Computer Inquisitive: Understanding Q-learning algorithm with example using Python

Before knowing Q-learning algorithm, let's first understand the motivation behind this. what kind questions can be answered by Q-learning algorithm.

Problem:

Let's we have a house of 7 rooms: named from 0 to 6. Outside area of the house is numbered 7. Only through room 0, 2, and 6, one can go out of the house, i.e. to 7. Let a robot is in room 1 and needs to go out. In order to find the path from room 1 to go out of the house, Q-learning algorithm can be applied.

Q-learning approach:

1. First step is to convert the above room diagram into a graph of "states or nodes" and "actions or edges". For the above house outline, we can derive the following graph:

The number of nodes/states is equal to the number of rooms. Edge represents the action which infers the movement from one room to other. The value on edge represents the reward value when robot move from one room to other. The robot will get 100 reward value only when it move to outside of the house (i.e. state 7) from room 0, 2, and 6. If the robot move to a room except 7, the reward value will be 0.

2. Second step is to convert the graph into a matrix called R matrix. For the above graph, following is the R matrix:

R-matrix is a matrix with dimension [# of states x # of actions]. In our case the dimension of the R matrix would be 8x8 since we have 8 number of states and 8 number of actions.

The value in a cell represent the edge value from the corresponding states. The cell value can be

-1, if no edge is present

0, if there is an edge present from state in the row to the state in the column and the reward value is 0

100, if there is an edge present from state in the row to the state in the column and the reward value is 100

e.g. the value in the last column of first row is 100. This is because we have the reward value of 100 from the state 0 to the state 7 in the graph in First step.

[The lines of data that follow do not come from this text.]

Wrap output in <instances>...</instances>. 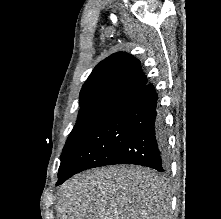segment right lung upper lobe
Masks as SVG:
<instances>
[{"label": "right lung upper lobe", "instance_id": "obj_1", "mask_svg": "<svg viewBox=\"0 0 221 219\" xmlns=\"http://www.w3.org/2000/svg\"><path fill=\"white\" fill-rule=\"evenodd\" d=\"M146 84L140 62L130 54L118 52L94 68L81 89L79 104L99 100L122 101Z\"/></svg>", "mask_w": 221, "mask_h": 219}]
</instances>
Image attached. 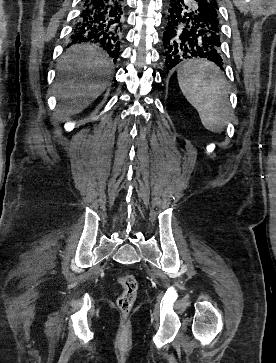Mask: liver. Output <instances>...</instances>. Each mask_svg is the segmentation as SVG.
<instances>
[{"mask_svg":"<svg viewBox=\"0 0 276 363\" xmlns=\"http://www.w3.org/2000/svg\"><path fill=\"white\" fill-rule=\"evenodd\" d=\"M112 64L97 46L76 44L66 50L58 61L57 70L63 78L55 84L57 97L68 101L58 113L63 117L85 109L106 88L103 78L111 73ZM70 75L76 76L69 79Z\"/></svg>","mask_w":276,"mask_h":363,"instance_id":"1","label":"liver"}]
</instances>
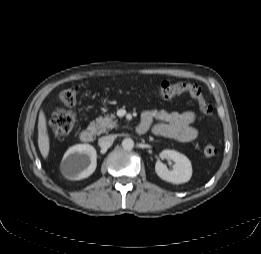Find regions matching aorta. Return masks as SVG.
<instances>
[{
	"instance_id": "1",
	"label": "aorta",
	"mask_w": 261,
	"mask_h": 254,
	"mask_svg": "<svg viewBox=\"0 0 261 254\" xmlns=\"http://www.w3.org/2000/svg\"><path fill=\"white\" fill-rule=\"evenodd\" d=\"M122 147L125 150H132L134 147V141L131 138H125L122 141Z\"/></svg>"
}]
</instances>
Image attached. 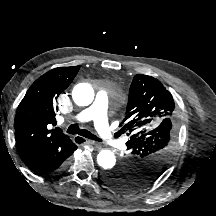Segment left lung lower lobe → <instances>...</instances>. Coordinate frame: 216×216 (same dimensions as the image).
I'll list each match as a JSON object with an SVG mask.
<instances>
[{"instance_id":"1","label":"left lung lower lobe","mask_w":216,"mask_h":216,"mask_svg":"<svg viewBox=\"0 0 216 216\" xmlns=\"http://www.w3.org/2000/svg\"><path fill=\"white\" fill-rule=\"evenodd\" d=\"M106 174L104 175V180H105Z\"/></svg>"}]
</instances>
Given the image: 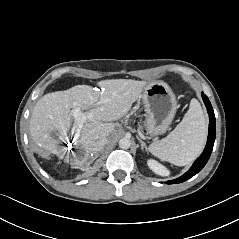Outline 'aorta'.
I'll list each match as a JSON object with an SVG mask.
<instances>
[{
	"label": "aorta",
	"mask_w": 239,
	"mask_h": 239,
	"mask_svg": "<svg viewBox=\"0 0 239 239\" xmlns=\"http://www.w3.org/2000/svg\"><path fill=\"white\" fill-rule=\"evenodd\" d=\"M131 146V140L128 137H123L119 140V147L121 149H128Z\"/></svg>",
	"instance_id": "1"
}]
</instances>
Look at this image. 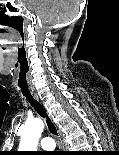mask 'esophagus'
<instances>
[{"instance_id":"obj_1","label":"esophagus","mask_w":119,"mask_h":155,"mask_svg":"<svg viewBox=\"0 0 119 155\" xmlns=\"http://www.w3.org/2000/svg\"><path fill=\"white\" fill-rule=\"evenodd\" d=\"M34 98L39 101L41 104L43 103L42 100H41V97L37 94V93H34L33 94Z\"/></svg>"}]
</instances>
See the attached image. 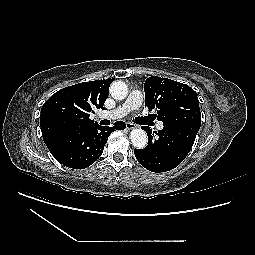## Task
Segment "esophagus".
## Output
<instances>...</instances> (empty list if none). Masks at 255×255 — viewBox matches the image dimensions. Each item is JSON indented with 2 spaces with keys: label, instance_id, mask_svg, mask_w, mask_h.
I'll return each instance as SVG.
<instances>
[{
  "label": "esophagus",
  "instance_id": "obj_1",
  "mask_svg": "<svg viewBox=\"0 0 255 255\" xmlns=\"http://www.w3.org/2000/svg\"><path fill=\"white\" fill-rule=\"evenodd\" d=\"M135 127H136V125L134 123L126 122V128L128 130L134 129Z\"/></svg>",
  "mask_w": 255,
  "mask_h": 255
}]
</instances>
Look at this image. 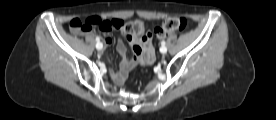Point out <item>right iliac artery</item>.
<instances>
[{
  "mask_svg": "<svg viewBox=\"0 0 276 120\" xmlns=\"http://www.w3.org/2000/svg\"><path fill=\"white\" fill-rule=\"evenodd\" d=\"M96 41H97V43H99L100 42V38L99 37H96ZM102 47H103V45H102ZM101 47V48H102Z\"/></svg>",
  "mask_w": 276,
  "mask_h": 120,
  "instance_id": "82829eb1",
  "label": "right iliac artery"
}]
</instances>
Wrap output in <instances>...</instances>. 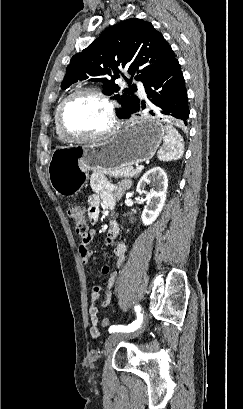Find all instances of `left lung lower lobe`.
Listing matches in <instances>:
<instances>
[{
	"label": "left lung lower lobe",
	"mask_w": 243,
	"mask_h": 409,
	"mask_svg": "<svg viewBox=\"0 0 243 409\" xmlns=\"http://www.w3.org/2000/svg\"><path fill=\"white\" fill-rule=\"evenodd\" d=\"M144 87L149 100L148 105L145 101L138 100L122 118H129L141 109H146L153 116H172L187 125L189 117L187 91L177 59L151 77Z\"/></svg>",
	"instance_id": "1"
}]
</instances>
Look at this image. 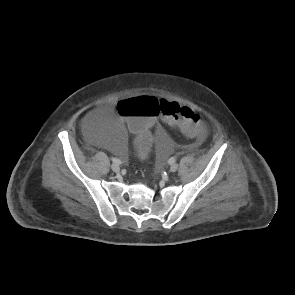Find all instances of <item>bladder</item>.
<instances>
[{"label": "bladder", "instance_id": "obj_1", "mask_svg": "<svg viewBox=\"0 0 295 295\" xmlns=\"http://www.w3.org/2000/svg\"><path fill=\"white\" fill-rule=\"evenodd\" d=\"M152 131L157 139L153 167L160 173L165 170L167 157L175 147L162 125H155ZM81 134L87 141L102 145L113 155H122L129 148L128 137L117 128V118L110 111L90 114L81 125Z\"/></svg>", "mask_w": 295, "mask_h": 295}]
</instances>
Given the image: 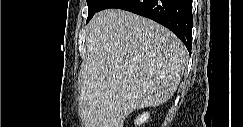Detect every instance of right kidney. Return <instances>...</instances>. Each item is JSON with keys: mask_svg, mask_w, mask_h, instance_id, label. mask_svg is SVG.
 <instances>
[{"mask_svg": "<svg viewBox=\"0 0 243 127\" xmlns=\"http://www.w3.org/2000/svg\"><path fill=\"white\" fill-rule=\"evenodd\" d=\"M149 115L150 114L148 112H144L142 115H139L135 120V124L140 126L141 124L147 122V120L149 119Z\"/></svg>", "mask_w": 243, "mask_h": 127, "instance_id": "right-kidney-1", "label": "right kidney"}]
</instances>
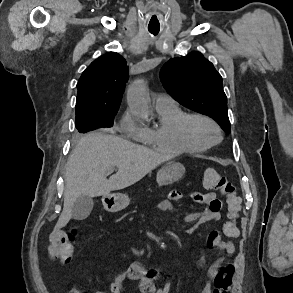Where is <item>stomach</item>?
<instances>
[{"label":"stomach","instance_id":"obj_1","mask_svg":"<svg viewBox=\"0 0 293 293\" xmlns=\"http://www.w3.org/2000/svg\"><path fill=\"white\" fill-rule=\"evenodd\" d=\"M185 173L183 164L175 161L166 163L163 168L157 173V183L159 186H166L178 181ZM106 210L117 212L126 208L130 199L126 194L114 193L105 196L102 199Z\"/></svg>","mask_w":293,"mask_h":293}]
</instances>
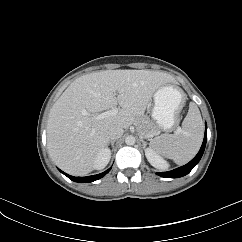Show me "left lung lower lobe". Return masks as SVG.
Returning a JSON list of instances; mask_svg holds the SVG:
<instances>
[{
    "mask_svg": "<svg viewBox=\"0 0 242 242\" xmlns=\"http://www.w3.org/2000/svg\"><path fill=\"white\" fill-rule=\"evenodd\" d=\"M206 140H207V126L205 128V136H204L202 146L198 154L189 163L172 171L159 172L157 173V175L166 177V178H178V177L187 175L200 161L206 146Z\"/></svg>",
    "mask_w": 242,
    "mask_h": 242,
    "instance_id": "obj_1",
    "label": "left lung lower lobe"
}]
</instances>
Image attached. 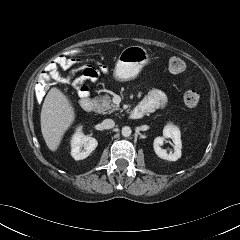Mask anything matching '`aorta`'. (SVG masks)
<instances>
[{
	"instance_id": "762f6f07",
	"label": "aorta",
	"mask_w": 240,
	"mask_h": 240,
	"mask_svg": "<svg viewBox=\"0 0 240 240\" xmlns=\"http://www.w3.org/2000/svg\"><path fill=\"white\" fill-rule=\"evenodd\" d=\"M121 133H122V135H123L124 137H129V136L131 135V133H132V130H131V128H130L129 126H124V127L122 128Z\"/></svg>"
}]
</instances>
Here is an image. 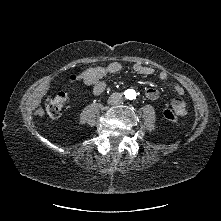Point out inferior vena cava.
I'll list each match as a JSON object with an SVG mask.
<instances>
[{
	"mask_svg": "<svg viewBox=\"0 0 221 221\" xmlns=\"http://www.w3.org/2000/svg\"><path fill=\"white\" fill-rule=\"evenodd\" d=\"M122 98V93L121 92H113L110 96V99L112 101H118Z\"/></svg>",
	"mask_w": 221,
	"mask_h": 221,
	"instance_id": "obj_1",
	"label": "inferior vena cava"
}]
</instances>
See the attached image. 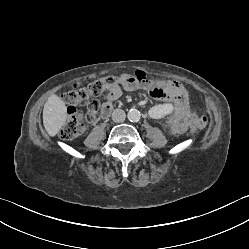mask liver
Returning <instances> with one entry per match:
<instances>
[{"label": "liver", "instance_id": "liver-1", "mask_svg": "<svg viewBox=\"0 0 249 249\" xmlns=\"http://www.w3.org/2000/svg\"><path fill=\"white\" fill-rule=\"evenodd\" d=\"M65 102L57 95H51L43 109V124L47 133L54 137L67 119Z\"/></svg>", "mask_w": 249, "mask_h": 249}]
</instances>
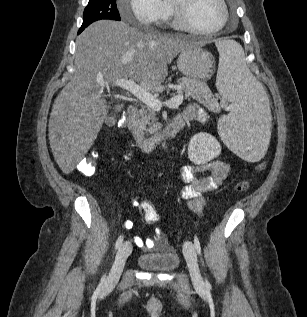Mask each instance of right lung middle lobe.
Wrapping results in <instances>:
<instances>
[{"mask_svg":"<svg viewBox=\"0 0 307 317\" xmlns=\"http://www.w3.org/2000/svg\"><path fill=\"white\" fill-rule=\"evenodd\" d=\"M101 19L120 21V15L116 6V0H89L83 13V30L92 22Z\"/></svg>","mask_w":307,"mask_h":317,"instance_id":"right-lung-middle-lobe-1","label":"right lung middle lobe"}]
</instances>
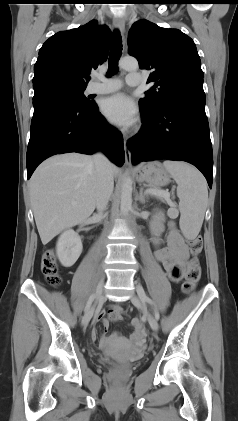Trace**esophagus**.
<instances>
[{
    "label": "esophagus",
    "mask_w": 238,
    "mask_h": 421,
    "mask_svg": "<svg viewBox=\"0 0 238 421\" xmlns=\"http://www.w3.org/2000/svg\"><path fill=\"white\" fill-rule=\"evenodd\" d=\"M113 24L116 29L120 31L122 35H124L125 32V23L122 17H115L113 19ZM128 139L129 137L127 135H124V151H125V164L127 166H131V151L128 148Z\"/></svg>",
    "instance_id": "34e87169"
}]
</instances>
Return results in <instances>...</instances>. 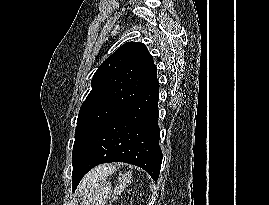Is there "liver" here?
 <instances>
[{"mask_svg":"<svg viewBox=\"0 0 269 205\" xmlns=\"http://www.w3.org/2000/svg\"><path fill=\"white\" fill-rule=\"evenodd\" d=\"M113 170V165H102L93 169L83 180L80 192H86L87 190L91 189Z\"/></svg>","mask_w":269,"mask_h":205,"instance_id":"1","label":"liver"}]
</instances>
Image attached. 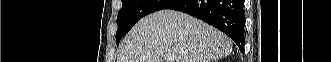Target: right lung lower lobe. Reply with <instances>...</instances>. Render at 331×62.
<instances>
[{
    "instance_id": "98d812e1",
    "label": "right lung lower lobe",
    "mask_w": 331,
    "mask_h": 62,
    "mask_svg": "<svg viewBox=\"0 0 331 62\" xmlns=\"http://www.w3.org/2000/svg\"><path fill=\"white\" fill-rule=\"evenodd\" d=\"M244 0H174L163 9L190 14L228 35L244 50Z\"/></svg>"
}]
</instances>
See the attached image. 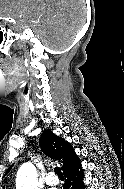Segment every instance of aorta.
<instances>
[{
	"label": "aorta",
	"instance_id": "aorta-1",
	"mask_svg": "<svg viewBox=\"0 0 124 189\" xmlns=\"http://www.w3.org/2000/svg\"><path fill=\"white\" fill-rule=\"evenodd\" d=\"M16 189H37V170L30 163H24L17 172Z\"/></svg>",
	"mask_w": 124,
	"mask_h": 189
}]
</instances>
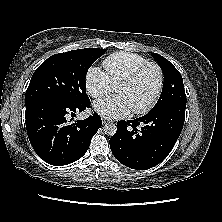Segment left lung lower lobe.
Returning <instances> with one entry per match:
<instances>
[{
	"mask_svg": "<svg viewBox=\"0 0 222 222\" xmlns=\"http://www.w3.org/2000/svg\"><path fill=\"white\" fill-rule=\"evenodd\" d=\"M185 109L186 103L171 102L140 118L119 121L117 132L110 139L115 158L137 170L158 165L171 152L182 131Z\"/></svg>",
	"mask_w": 222,
	"mask_h": 222,
	"instance_id": "1",
	"label": "left lung lower lobe"
}]
</instances>
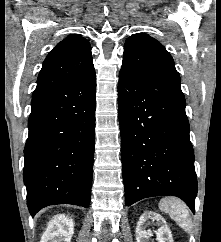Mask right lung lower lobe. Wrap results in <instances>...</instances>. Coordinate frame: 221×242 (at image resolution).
Returning a JSON list of instances; mask_svg holds the SVG:
<instances>
[{
  "label": "right lung lower lobe",
  "instance_id": "obj_1",
  "mask_svg": "<svg viewBox=\"0 0 221 242\" xmlns=\"http://www.w3.org/2000/svg\"><path fill=\"white\" fill-rule=\"evenodd\" d=\"M95 71L35 97L24 149V183L32 216L56 204L90 203L95 139Z\"/></svg>",
  "mask_w": 221,
  "mask_h": 242
}]
</instances>
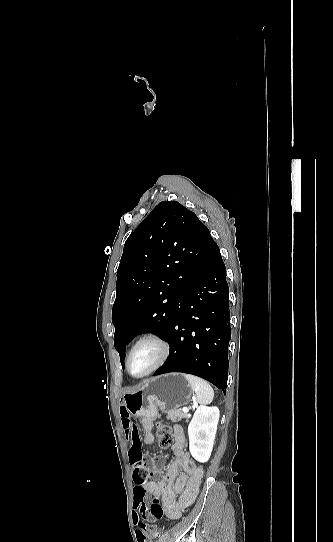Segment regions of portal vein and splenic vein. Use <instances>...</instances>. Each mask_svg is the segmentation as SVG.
Returning a JSON list of instances; mask_svg holds the SVG:
<instances>
[{
	"label": "portal vein and splenic vein",
	"mask_w": 333,
	"mask_h": 542,
	"mask_svg": "<svg viewBox=\"0 0 333 542\" xmlns=\"http://www.w3.org/2000/svg\"><path fill=\"white\" fill-rule=\"evenodd\" d=\"M182 412H185V414H188L189 410L188 408H182Z\"/></svg>",
	"instance_id": "1"
}]
</instances>
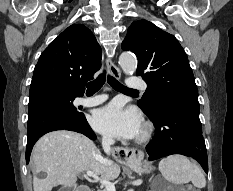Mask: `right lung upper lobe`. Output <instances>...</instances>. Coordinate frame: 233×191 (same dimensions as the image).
<instances>
[{"label": "right lung upper lobe", "instance_id": "cb5924a9", "mask_svg": "<svg viewBox=\"0 0 233 191\" xmlns=\"http://www.w3.org/2000/svg\"><path fill=\"white\" fill-rule=\"evenodd\" d=\"M101 48L84 25L65 29L41 54L30 85V97L55 91L81 96L84 85L100 67Z\"/></svg>", "mask_w": 233, "mask_h": 191}]
</instances>
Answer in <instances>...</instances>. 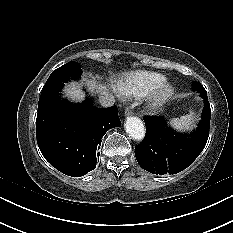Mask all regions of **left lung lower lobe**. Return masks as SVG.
I'll list each match as a JSON object with an SVG mask.
<instances>
[{
	"mask_svg": "<svg viewBox=\"0 0 233 233\" xmlns=\"http://www.w3.org/2000/svg\"><path fill=\"white\" fill-rule=\"evenodd\" d=\"M201 97L205 99L202 120L191 134L173 131L160 116L144 117L146 135L135 147L139 165L153 174H176L190 166L204 149L211 118L210 104L206 90Z\"/></svg>",
	"mask_w": 233,
	"mask_h": 233,
	"instance_id": "obj_1",
	"label": "left lung lower lobe"
}]
</instances>
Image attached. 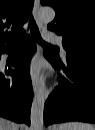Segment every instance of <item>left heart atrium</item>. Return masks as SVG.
Here are the masks:
<instances>
[{
	"label": "left heart atrium",
	"instance_id": "39dd6f15",
	"mask_svg": "<svg viewBox=\"0 0 95 130\" xmlns=\"http://www.w3.org/2000/svg\"><path fill=\"white\" fill-rule=\"evenodd\" d=\"M40 63L37 59L32 60L31 64H30V71L34 76H37V74L40 71Z\"/></svg>",
	"mask_w": 95,
	"mask_h": 130
}]
</instances>
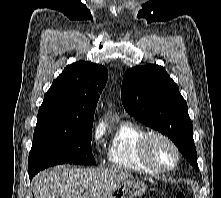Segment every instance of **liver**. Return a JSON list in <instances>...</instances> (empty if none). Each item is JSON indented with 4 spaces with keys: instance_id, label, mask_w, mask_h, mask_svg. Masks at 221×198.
I'll return each instance as SVG.
<instances>
[{
    "instance_id": "1",
    "label": "liver",
    "mask_w": 221,
    "mask_h": 198,
    "mask_svg": "<svg viewBox=\"0 0 221 198\" xmlns=\"http://www.w3.org/2000/svg\"><path fill=\"white\" fill-rule=\"evenodd\" d=\"M132 178V174L120 169L60 165L40 172L35 178L33 192L35 198H105L122 182Z\"/></svg>"
}]
</instances>
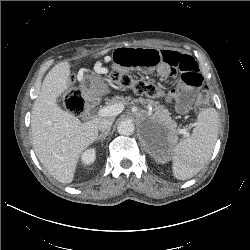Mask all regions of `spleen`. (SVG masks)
<instances>
[{"label": "spleen", "instance_id": "1", "mask_svg": "<svg viewBox=\"0 0 250 250\" xmlns=\"http://www.w3.org/2000/svg\"><path fill=\"white\" fill-rule=\"evenodd\" d=\"M215 108L202 110L190 137L179 142L172 153L173 175L178 180L195 176L210 159L218 134Z\"/></svg>", "mask_w": 250, "mask_h": 250}]
</instances>
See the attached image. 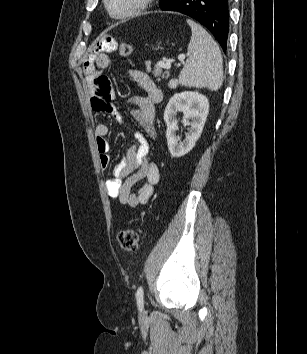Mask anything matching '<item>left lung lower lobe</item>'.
<instances>
[{
    "label": "left lung lower lobe",
    "mask_w": 307,
    "mask_h": 354,
    "mask_svg": "<svg viewBox=\"0 0 307 354\" xmlns=\"http://www.w3.org/2000/svg\"><path fill=\"white\" fill-rule=\"evenodd\" d=\"M162 10L181 12L196 19L214 35L223 51H226L229 0H170Z\"/></svg>",
    "instance_id": "1"
}]
</instances>
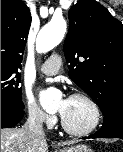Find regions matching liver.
<instances>
[{"mask_svg": "<svg viewBox=\"0 0 123 152\" xmlns=\"http://www.w3.org/2000/svg\"><path fill=\"white\" fill-rule=\"evenodd\" d=\"M64 142L59 145H70ZM1 152H49L45 137L36 136L24 128L1 129Z\"/></svg>", "mask_w": 123, "mask_h": 152, "instance_id": "obj_1", "label": "liver"}]
</instances>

The cell value in 5th column of second row is -1. This is because there is no edge from state 1 to state 4 in the graph in First step.

The cell value in 4th column of 5th row is 0. This is because there is an edge from state 1 to state 4 is present and the reward value is 0 in the graph in First step.

3. Third step is to create a Q matrix with dimension equal to the dimension of R matrix. Initialize the Q matrix with zeros i.e. all the cell values will be 0.

Decide the value of gamma or learning factor. Let gamma=0.8

Now we have two stages: Training stage and Testing stage

4. Forth step is Training stage:

In this stage we will train the robot by iteratively updating the Q matrix.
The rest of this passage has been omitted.